*** Data supplied ***

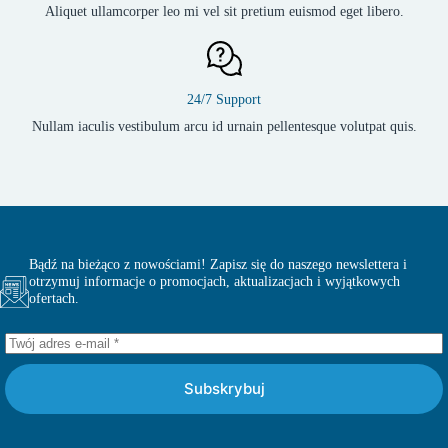
Aliquet ullamcorper leo mi vel sit pretium euismod eget libero.
24/7 Support
Nullam iaculis vestibulum arcu id urnain pellentesque volutpat quis.
Bądź na bieżąco z nowościami! Zapisz się do naszego newslettera i
otrzymuj informacje o promocjach, aktualizacjach i wyjątkowych
ofertach.
Subskrybuj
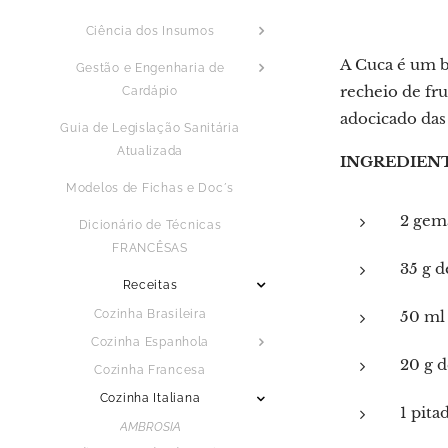
Ciência dos Insumos
A Cuca é um b
Gestão e Engenharia de
recheio de fr
Cardápio
adocicado das 
Guia de Legislação Sanitária
Atualizada
INGREDIEN
Modelos de Fichas e Doc´s
2 gem
Dicionário de Técnicas
FRANCÊSAS
35 g d
Receitas
Cozinha Brasileira
50 ml 
Cozinha Espanhola
20 g 
Cozinha Francesa
Cozinha Italiana
1 pita
AMBROSIA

*** End of Data supplied ***

What this task involves -
Go through the records above and write out every line exactly, passing over the pictures.

Output for this task -
Aliquet ullamcorper leo mi vel sit pretium euismod eget libero.
24/7 Support
Nullam iaculis vestibulum arcu id urnain pellentesque volutpat quis.
Bądź na bieżąco z nowościami! Zapisz się do naszego newslettera i
otrzymuj informacje o promocjach, aktualizacjach i wyjątkowych
ofertach.
Subskrybuj
Ciência dos Insumos
A Cuca é um b
Gestão e Engenharia de
recheio de fr
Cardápio
adocicado das 
Guia de Legislação Sanitária
Atualizada
INGREDIEN
Modelos de Fichas e Doc´s
2 gem
Dicionário de Técnicas
FRANCÊSAS
35 g d
Receitas
Cozinha Brasileira
50 ml 
Cozinha Espanhola
20 g 
Cozinha Francesa
Cozinha Italiana
1 pita
AMBROSIA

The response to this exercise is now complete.